=== INSTRUCTIONS TO FOLLOW ===
In the entries that follow, find every line containing "count" and copy it.

Page segmentation data

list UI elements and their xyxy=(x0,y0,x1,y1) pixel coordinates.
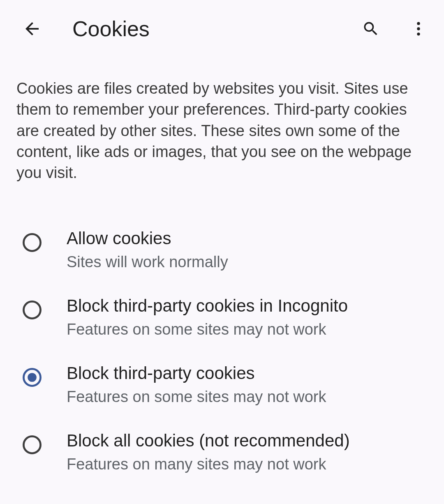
option-title: Allow cookies xyxy=(67,228,228,250)
back-arrow-icon xyxy=(22,19,42,39)
radio-unchecked-icon xyxy=(21,434,43,455)
radio-unchecked-icon xyxy=(21,299,43,321)
more-vert-icon xyxy=(409,20,428,38)
option-title: Block third-party cookies in Incognito xyxy=(67,295,348,317)
option-block-all[interactable]: Block all cookies (not recommended) Feat… xyxy=(0,418,444,486)
option-text: Block third-party cookies in Incognito F… xyxy=(67,295,348,340)
svg-point-6 xyxy=(28,373,37,382)
option-subtitle: Features on many sites may not work xyxy=(67,454,350,474)
option-title: Block all cookies (not recommended) xyxy=(67,430,350,452)
radio-checked-icon xyxy=(21,367,43,388)
option-subtitle: Features on some sites may not work xyxy=(67,319,348,340)
option-text: Block all cookies (not recommended) Feat… xyxy=(67,430,350,474)
option-subtitle: Sites will work normally xyxy=(67,252,228,272)
radio-button[interactable] xyxy=(21,232,43,253)
search-icon xyxy=(362,20,380,38)
app-bar: Cookies xyxy=(0,0,444,53)
search-button[interactable] xyxy=(358,16,383,41)
add-site-exception-button[interactable]: ADD SITE EXCEPTION xyxy=(0,486,444,504)
option-block-third-party[interactable]: Block third-party cookies Features on so… xyxy=(0,351,444,418)
radio-button[interactable] xyxy=(21,434,43,455)
svg-point-3 xyxy=(23,234,40,251)
cookie-options: Allow cookies Sites will work normally B… xyxy=(0,204,444,486)
back-button[interactable] xyxy=(20,16,44,41)
svg-point-7 xyxy=(23,437,40,453)
overflow-menu-button[interactable] xyxy=(406,16,431,41)
cookies-description: Cookies are files created by websites yo… xyxy=(0,53,444,204)
svg-point-4 xyxy=(23,302,40,319)
radio-button[interactable] xyxy=(21,299,43,321)
option-text: Allow cookies Sites will work normally xyxy=(67,228,228,272)
option-block-third-party-incognito[interactable]: Block third-party cookies in Incognito F… xyxy=(0,284,444,351)
option-subtitle: Features on some sites may not work xyxy=(67,387,326,407)
option-text: Block third-party cookies Features on so… xyxy=(67,363,326,407)
svg-point-0 xyxy=(417,22,420,25)
svg-point-1 xyxy=(417,27,420,30)
radio-unchecked-icon xyxy=(21,232,43,253)
radio-button[interactable] xyxy=(21,367,43,388)
svg-point-2 xyxy=(417,32,420,35)
page-title: Cookies xyxy=(72,16,335,41)
option-title: Block third-party cookies xyxy=(67,363,326,384)
option-allow-cookies[interactable]: Allow cookies Sites will work normally xyxy=(0,216,444,284)
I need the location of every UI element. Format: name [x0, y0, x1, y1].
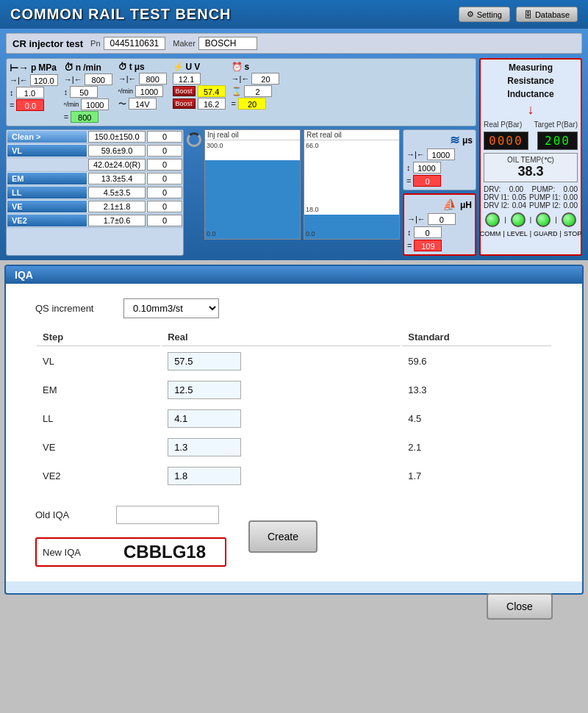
real-ve-input[interactable]: [168, 438, 241, 456]
clean-button[interactable]: Clean >: [7, 131, 87, 143]
iqa-bottom-row: Old IQA New IQA CBBLG18 Create: [35, 506, 553, 567]
ll-count: 0: [147, 187, 182, 198]
database-button[interactable]: 🗄 Database: [516, 7, 578, 22]
ret-chart-inner: 66.0 18.0 0.0: [304, 140, 399, 239]
boost2-btn[interactable]: Boost: [173, 98, 196, 109]
inj-bar: [205, 160, 300, 239]
real-ve2-cell: [162, 462, 401, 490]
new-iqa-label: New IQA: [43, 547, 116, 558]
iqa-body: QS increment 0.10mm3/st Step Real Standa…: [6, 284, 582, 581]
create-button[interactable]: Create: [248, 520, 318, 553]
n-slash-val[interactable]: 1000: [81, 98, 109, 110]
data-table: Clean > 150.0±150.0 0 VL 59.6±9.0 0 42.0…: [6, 129, 184, 256]
middle-row: Clean > 150.0±150.0 0 VL 59.6±9.0 0 42.0…: [6, 129, 476, 256]
t-unit: μs: [135, 62, 145, 72]
gear-icon: ⚙: [467, 10, 474, 19]
ll-button[interactable]: LL: [7, 187, 87, 198]
t-nmin: ⁿ/min: [118, 87, 133, 95]
em-count: 0: [147, 173, 182, 184]
led-sep-label-3: |: [560, 230, 562, 237]
col-standard: Standard: [402, 329, 551, 346]
s-arrow2-val[interactable]: 2: [244, 85, 272, 97]
table-row: LL 4.5: [37, 405, 551, 432]
pn-field: Pn 0445110631: [90, 37, 165, 50]
em-button[interactable]: EM: [7, 173, 87, 184]
step-ll: LL: [37, 405, 160, 432]
ret-mid-val: 18.0: [306, 206, 319, 213]
ve-button[interactable]: VE: [7, 201, 87, 212]
app-title: COMMON RAIL TEST BENCH: [10, 6, 232, 23]
iqa-table: Step Real Standard VL 59.6 EM 13.3: [35, 327, 553, 491]
r-count: 0: [147, 159, 182, 171]
t-left-arrow: →|←: [118, 74, 137, 83]
table-row: EM 13.3: [37, 376, 551, 404]
ret-chart: Ret real oil 66.0 18.0 0.0: [304, 129, 400, 240]
real-p-display: 0000: [484, 132, 528, 150]
std-ve: 2.1: [402, 434, 551, 461]
n-unit: /min: [83, 62, 101, 73]
t-pmin-val[interactable]: 14V: [129, 98, 157, 110]
drv-row-1: DRV I1: 0.05 PUMP I1: 0.00: [484, 193, 578, 201]
table-row-clean: Clean > 150.0±150.0 0: [7, 130, 183, 144]
qs-select[interactable]: 0.10mm3/st: [123, 298, 219, 318]
col-step: Step: [37, 329, 160, 346]
n-arrow1-val[interactable]: 800: [85, 74, 112, 85]
boost1-btn[interactable]: Boost: [173, 86, 196, 96]
micro-panel: ≋ μs →|← 1000 ↕ 1000: [403, 129, 476, 190]
ve2-count: 0: [147, 215, 182, 226]
p-arrow1-val[interactable]: 120.0: [30, 74, 58, 86]
setting-button[interactable]: ⚙ Setting: [459, 7, 510, 22]
iqa-container: IQA QS increment 0.10mm3/st Step Real St…: [4, 265, 584, 595]
real-ll-input[interactable]: [168, 409, 241, 428]
close-button[interactable]: Close: [487, 593, 553, 620]
old-iqa-input[interactable]: [116, 506, 219, 524]
maker-value[interactable]: BOSCH: [198, 37, 257, 50]
s-equals-val: 20: [238, 98, 266, 110]
micro-arrow1: 1000: [427, 148, 455, 160]
u-gauge: ⚡ U V 12.1 Boost 57.4 Boost 16.2: [173, 62, 226, 110]
n-arrow2-val[interactable]: 50: [70, 86, 98, 98]
step-ve2: VE2: [37, 462, 160, 490]
real-vl-input[interactable]: [168, 352, 241, 370]
new-iqa-row: New IQA CBBLG18: [35, 537, 226, 567]
t-nmin-val[interactable]: 1000: [135, 85, 163, 97]
uh-unit: μH: [460, 200, 472, 210]
s-arrow1-val[interactable]: 20: [251, 73, 279, 85]
table-row-vl: VL 59.6±9.0 0: [7, 144, 183, 158]
uh-equals: =: [407, 241, 412, 250]
vl-button[interactable]: VL: [7, 145, 87, 157]
p-arrow-icon: ⊢→: [10, 62, 29, 74]
measuring-panel: Measuring Resistance Inductance ↓ Real P…: [479, 58, 582, 256]
p-arrow2-val[interactable]: 1.0: [16, 87, 44, 98]
uh-arrow1: 0: [428, 213, 456, 225]
led-sep-label-2: |: [530, 230, 531, 237]
std-ve2: 1.7: [402, 462, 551, 490]
ret-chart-title: Ret real oil: [304, 130, 399, 140]
n-nmin: ⁿ/min: [64, 101, 79, 108]
pn-label: Pn: [90, 39, 100, 48]
real-ve2-input[interactable]: [168, 467, 241, 485]
inj-chart-inner: 300.0 0.0: [205, 140, 300, 239]
real-p-header: Real P(Bar): [484, 121, 522, 129]
ret-bottom-val: 0.0: [306, 230, 315, 237]
pump-label-2: PUMP I2:: [529, 201, 561, 209]
n-equals-val: 800: [71, 111, 98, 123]
pn-value[interactable]: 0445110631: [104, 37, 166, 50]
old-iqa-label: Old IQA: [35, 509, 109, 520]
new-iqa-value: CBBLG18: [123, 542, 219, 562]
clean-value: 150.0±150.0: [88, 131, 146, 143]
s-icon: ⏰: [232, 62, 243, 72]
ve2-button[interactable]: VE2: [7, 215, 87, 226]
t-arrow1-val[interactable]: 800: [139, 73, 167, 85]
table-row-r: 42.0±24.0(R) 0: [7, 158, 183, 172]
pump-val-1: 0.00: [564, 193, 578, 201]
drv-val-2: 0.04: [512, 201, 526, 209]
ve-value: 2.1±1.8: [88, 201, 146, 212]
real-em-input[interactable]: [168, 381, 241, 399]
drv-row-0: DRV: 0.00 PUMP: 0.00: [484, 185, 578, 193]
p-equals: =: [10, 101, 14, 110]
measuring-title2: Resistance: [484, 76, 578, 86]
micro-icon: ≋: [450, 133, 459, 147]
led-labels: COMM | LEVEL | GUARD | STOP: [484, 230, 578, 237]
pressure-headers: Real P(Bar) Target P(Bar): [484, 121, 578, 129]
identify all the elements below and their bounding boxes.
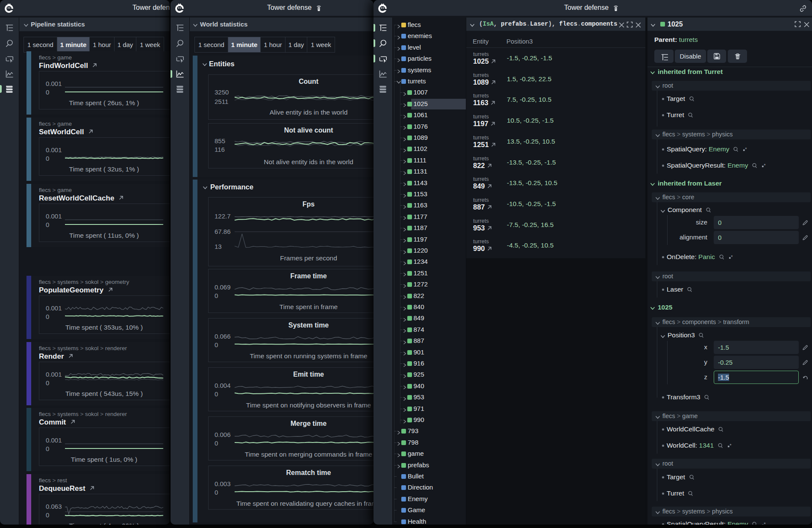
svg-text:*: * bbox=[745, 147, 747, 152]
svg-text:*: * bbox=[764, 163, 766, 168]
svg-text:*: * bbox=[731, 254, 733, 260]
svg-text:*: * bbox=[730, 443, 732, 448]
svg-text:*: * bbox=[764, 522, 766, 525]
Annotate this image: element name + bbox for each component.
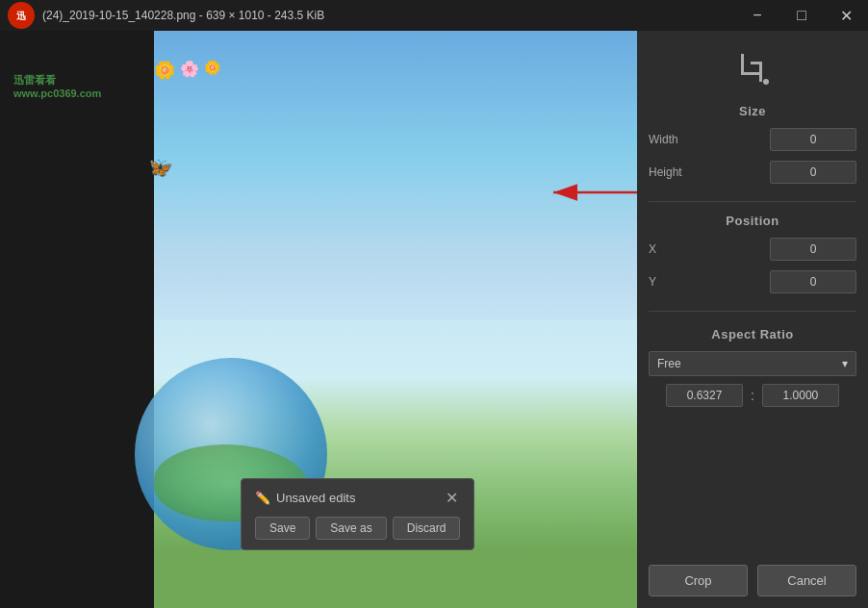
title-bar-left: 迅 (24)_2019-10-15_140228.png - 639 × 101… bbox=[8, 2, 324, 29]
watermark: 迅雷看看 www.pc0369.com bbox=[13, 73, 101, 99]
main-content: 迅雷看看 www.pc0369.com 🦋 🌼 🌸 🌼 bbox=[0, 31, 868, 608]
image-left-panel bbox=[0, 31, 154, 608]
width-label: Width bbox=[649, 133, 770, 146]
crop-icon-container bbox=[649, 42, 856, 104]
cancel-button[interactable]: Cancel bbox=[757, 565, 856, 596]
svg-rect-6 bbox=[751, 62, 762, 64]
butterfly-element: 🦋 bbox=[149, 156, 173, 179]
svg-rect-5 bbox=[759, 64, 762, 82]
unsaved-edits-popup: ✏️ Unsaved edits ✕ Save Save as Discard bbox=[241, 478, 474, 550]
position-section-header: Position bbox=[649, 214, 856, 228]
unsaved-header: ✏️ Unsaved edits ✕ bbox=[255, 489, 460, 507]
unsaved-label: Unsaved edits bbox=[276, 491, 355, 505]
crop-button[interactable]: Crop bbox=[649, 565, 748, 596]
aspect-ratio-section: Aspect Ratio Free ▾ : bbox=[649, 327, 856, 422]
app-logo: 迅 bbox=[8, 2, 35, 29]
size-section-header: Size bbox=[649, 104, 856, 118]
action-buttons: Crop Cancel bbox=[649, 557, 856, 596]
aspect-values-row: : bbox=[649, 384, 856, 407]
title-bar: 迅 (24)_2019-10-15_140228.png - 639 × 101… bbox=[0, 0, 868, 31]
unsaved-action-buttons: Save Save as Discard bbox=[255, 517, 460, 540]
svg-rect-3 bbox=[741, 54, 744, 75]
unsaved-title: ✏️ Unsaved edits bbox=[255, 491, 355, 505]
x-input[interactable] bbox=[770, 238, 856, 261]
close-button[interactable]: ✕ bbox=[824, 0, 868, 31]
svg-rect-4 bbox=[741, 72, 762, 75]
position-aspect-divider bbox=[649, 311, 856, 312]
aspect-colon: : bbox=[751, 388, 754, 403]
width-row: Width bbox=[649, 128, 856, 151]
minimize-button[interactable]: − bbox=[735, 0, 779, 31]
chevron-down-icon: ▾ bbox=[842, 357, 848, 370]
size-position-divider bbox=[649, 201, 856, 202]
x-row: X bbox=[649, 238, 856, 261]
save-button[interactable]: Save bbox=[255, 517, 310, 540]
aspect-section-header: Aspect Ratio bbox=[649, 327, 856, 342]
pencil-icon: ✏️ bbox=[255, 491, 270, 505]
y-row: Y bbox=[649, 270, 856, 293]
height-input[interactable] bbox=[770, 161, 856, 184]
window-controls: − □ ✕ bbox=[735, 0, 868, 31]
aspect-dropdown-value: Free bbox=[657, 357, 681, 370]
aspect-dropdown[interactable]: Free ▾ bbox=[649, 351, 856, 376]
aspect-value2-input[interactable] bbox=[762, 384, 839, 407]
save-as-button[interactable]: Save as bbox=[316, 517, 386, 540]
image-area[interactable]: 迅雷看看 www.pc0369.com 🦋 🌼 🌸 🌼 bbox=[0, 31, 637, 608]
y-input[interactable] bbox=[770, 270, 856, 293]
maximize-button[interactable]: □ bbox=[779, 0, 824, 31]
window-title: (24)_2019-10-15_140228.png - 639 × 1010 … bbox=[42, 9, 324, 22]
aspect-value1-input[interactable] bbox=[666, 384, 743, 407]
x-label: X bbox=[649, 242, 770, 256]
discard-button[interactable]: Discard bbox=[393, 517, 461, 540]
crop-tool-icon bbox=[733, 50, 772, 89]
flower-area: 🌼 🌸 🌼 bbox=[154, 60, 220, 81]
svg-point-7 bbox=[763, 79, 769, 85]
sky-area bbox=[154, 31, 637, 348]
height-label: Height bbox=[649, 165, 770, 179]
width-input[interactable] bbox=[770, 128, 856, 151]
height-row: Height bbox=[649, 161, 856, 184]
unsaved-close-button[interactable]: ✕ bbox=[444, 489, 460, 507]
y-label: Y bbox=[649, 275, 770, 289]
right-panel: Size Width Height Position X Y Aspect Ra… bbox=[637, 31, 868, 608]
svg-text:迅: 迅 bbox=[16, 11, 27, 21]
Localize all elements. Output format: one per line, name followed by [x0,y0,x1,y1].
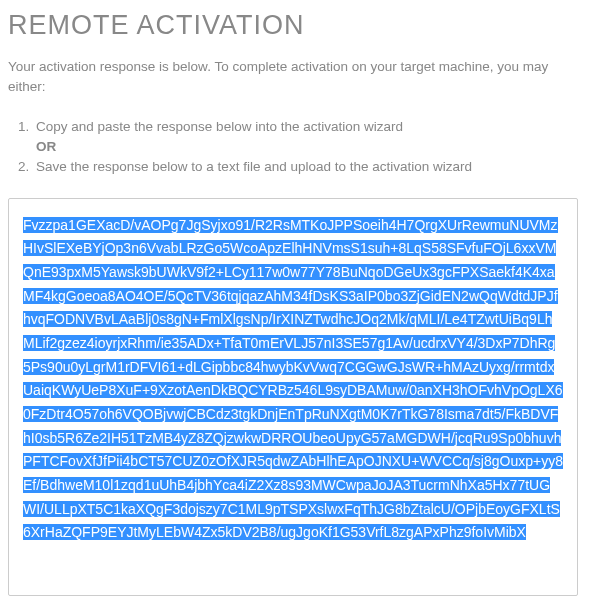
instruction-or: OR [36,139,581,154]
instruction-step-1: Copy and paste the response below into t… [36,116,581,138]
page-title: REMOTE ACTIVATION [8,10,581,41]
instruction-step-2: Save the response below to a text file a… [36,156,581,178]
activation-response-text[interactable]: Fvzzpa1GEXacD/vAOPg7JgSyjxo91/R2RsMTKoJP… [23,217,563,541]
intro-text: Your activation response is below. To co… [8,57,581,98]
instruction-list: Copy and paste the response below into t… [8,116,581,178]
activation-response-box[interactable]: Fvzzpa1GEXacD/vAOPg7JgSyjxo91/R2RsMTKoJP… [8,198,578,596]
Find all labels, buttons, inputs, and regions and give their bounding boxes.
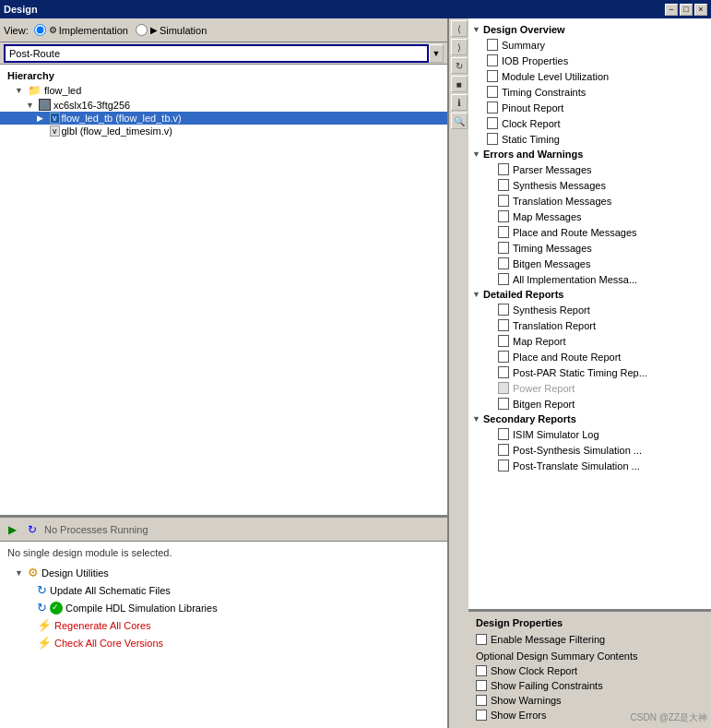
sidebar-info[interactable]: ℹ — [451, 94, 468, 111]
module-label: Module Level Utilization — [502, 71, 609, 82]
ov-item-post-par-timing[interactable]: Post-PAR Static Timing Rep... — [468, 364, 711, 380]
process-compile-hdl[interactable]: ↻ Compile HDL Simulation Libraries — [7, 599, 440, 616]
sidebar-refresh[interactable]: ↻ — [451, 57, 468, 74]
process-design-utils[interactable]: ▼ ⚙ Design Utilities — [7, 564, 440, 581]
doc-icon-bitgen-msg — [498, 257, 509, 269]
ov-item-power-report[interactable]: Power Report — [468, 380, 711, 396]
design-properties-title: Design Properties — [476, 617, 704, 628]
show-errors-item[interactable]: Show Errors — [476, 708, 704, 722]
show-failing-checkbox[interactable] — [476, 680, 487, 691]
isim-log-label: ISIM Simulator Log — [513, 429, 599, 440]
design-overview-title: Design Overview — [483, 24, 565, 35]
ov-item-iob[interactable]: IOB Properties — [468, 53, 711, 68]
ov-item-synth-report[interactable]: Synthesis Report — [468, 302, 711, 317]
tree-item-xc6slx16[interactable]: ▼ xc6slx16-3ftg256 — [0, 98, 447, 112]
process-regenerate-cores[interactable]: ⚡ Regenerate All Cores — [7, 616, 440, 634]
ov-item-trans-report[interactable]: Translation Report — [468, 317, 711, 333]
show-clock-checkbox[interactable] — [476, 665, 487, 676]
errors-warnings-label: Errors and Warnings — [483, 149, 583, 160]
design-utils-label: Design Utilities — [41, 567, 109, 579]
ov-item-synthesis-msg[interactable]: Synthesis Messages — [468, 177, 711, 193]
show-failing-item[interactable]: Show Failing Constraints — [476, 678, 704, 693]
view-label: View: — [4, 25, 29, 36]
ov-item-post-synth-sim[interactable]: Post-Synthesis Simulation ... — [468, 442, 711, 458]
compile-hdl-label: Compile HDL Simulation Libraries — [65, 603, 218, 614]
design-overview-header: ▼ Design Overview — [468, 22, 711, 37]
show-errors-checkbox[interactable] — [476, 710, 487, 721]
refresh-schematic-icon: ↻ — [37, 583, 47, 597]
doc-icon-all-impl — [498, 273, 509, 285]
ov-item-par-report[interactable]: Place and Route Report — [468, 349, 711, 364]
ov-item-pinout[interactable]: Pinout Report — [468, 100, 711, 115]
show-warnings-checkbox[interactable] — [476, 695, 487, 706]
ov-item-bitgen-msg[interactable]: Bitgen Messages — [468, 256, 711, 271]
enable-filtering-checkbox[interactable] — [476, 634, 487, 645]
implementation-radio[interactable]: ⚙ Implementation — [34, 24, 128, 36]
minimize-button[interactable]: − — [665, 4, 678, 16]
ov-item-module-util[interactable]: Module Level Utilization — [468, 68, 711, 84]
post-par-label: Post-PAR Static Timing Rep... — [513, 367, 647, 378]
sidebar-search[interactable]: 🔍 — [451, 113, 468, 129]
refresh-icon[interactable]: ↻ — [24, 521, 41, 538]
ov-item-translation-msg[interactable]: Translation Messages — [468, 193, 711, 209]
ov-item-timing-msg[interactable]: Timing Messages — [468, 240, 711, 256]
expand-icon3: ▶ — [37, 113, 50, 123]
tree-item-glbl[interactable]: v glbl (flow_led_timesim.v) — [0, 125, 447, 137]
xc6slx16-label: xc6slx16-3ftg256 — [53, 100, 130, 111]
ov-item-all-impl-msg[interactable]: All Implementation Messa... — [468, 271, 711, 287]
show-clock-label: Show Clock Report — [491, 665, 577, 676]
enable-filtering-item[interactable]: Enable Message Filtering — [476, 632, 704, 647]
process-check-core-versions[interactable]: ⚡ Check All Core Versions — [7, 634, 440, 651]
run-button[interactable]: ▶ — [4, 521, 20, 538]
post-route-dropdown[interactable]: ▼ — [429, 44, 444, 63]
ov-item-clock-report[interactable]: Clock Report — [468, 115, 711, 131]
impl-icon: ⚙ — [49, 25, 57, 35]
view-toolbar: View: ⚙ Implementation ▶ Simulation — [0, 18, 447, 42]
ov-item-parser[interactable]: Parser Messages — [468, 161, 711, 177]
all-impl-label: All Implementation Messa... — [513, 274, 637, 285]
post-route-input[interactable] — [4, 44, 429, 63]
ov-item-bitgen-report[interactable]: Bitgen Report — [468, 396, 711, 412]
doc-icon-synth-msg — [498, 179, 509, 191]
pinout-label: Pinout Report — [502, 102, 563, 113]
doc-icon-clock — [487, 117, 498, 129]
synth-report-label: Synthesis Report — [513, 304, 590, 316]
show-warnings-label: Show Warnings — [491, 695, 562, 706]
post-synth-sim-label: Post-Synthesis Simulation ... — [513, 445, 642, 456]
green-check-icon — [50, 602, 63, 615]
ov-item-post-trans-sim[interactable]: Post-Translate Simulation ... — [468, 458, 711, 473]
ov-item-map-report[interactable]: Map Report — [468, 333, 711, 349]
ov-item-static-timing[interactable]: Static Timing — [468, 131, 711, 147]
ov-item-timing-constraints[interactable]: Timing Constraints — [468, 84, 711, 100]
tree-item-flow-led[interactable]: ▼ 📁 flow_led — [0, 83, 447, 98]
doc-icon-timing-msg — [498, 242, 509, 254]
summary-label: Summary — [502, 40, 545, 51]
window-title: Design — [4, 4, 38, 15]
sidebar-arrow-up[interactable]: ⟨ — [451, 20, 468, 37]
ov-item-map-msg[interactable]: Map Messages — [468, 209, 711, 224]
doc-icon-post-synth — [498, 444, 509, 456]
implementation-label: Implementation — [59, 25, 128, 36]
sidebar-arrow-right[interactable]: ⟩ — [451, 39, 468, 55]
sidebar-stop[interactable]: ■ — [451, 76, 468, 92]
ov-item-summary[interactable]: Summary — [468, 37, 711, 53]
status-text: No Processes Running — [44, 524, 148, 535]
expand-secondary-tri: ▼ — [472, 414, 483, 424]
no-selection-message: No single design module is selected. — [7, 545, 440, 564]
show-warnings-item[interactable]: Show Warnings — [476, 693, 704, 708]
close-button[interactable]: × — [694, 4, 707, 16]
maximize-button[interactable]: □ — [680, 4, 693, 16]
show-clock-report-item[interactable]: Show Clock Report — [476, 663, 704, 678]
tree-item-flow-led-tb[interactable]: ▶ v flow_led_tb (flow_led_tb.v) — [0, 112, 447, 125]
left-panel: View: ⚙ Implementation ▶ Simulation — [0, 18, 448, 728]
v-badge-tb: v — [50, 113, 60, 124]
process-update-schematic[interactable]: ↻ Update All Schematic Files — [7, 581, 440, 599]
enable-filtering-label: Enable Message Filtering — [491, 634, 605, 645]
ov-item-par-msg[interactable]: Place and Route Messages — [468, 224, 711, 240]
folder-icon: 📁 — [28, 84, 41, 97]
bitgen-report-label: Bitgen Report — [513, 399, 575, 410]
expand-icon2: ▼ — [26, 101, 39, 110]
window-controls[interactable]: − □ × — [665, 4, 707, 16]
ov-item-isim-log[interactable]: ISIM Simulator Log — [468, 426, 711, 442]
simulation-radio[interactable]: ▶ Simulation — [136, 24, 207, 36]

=== RESPONSE TO THE TASK ===
ll-count: 0: [147, 187, 182, 198]
em-count: 0: [147, 173, 182, 184]
r-count: 0: [147, 159, 182, 171]
ve2-count: 0: [147, 215, 182, 226]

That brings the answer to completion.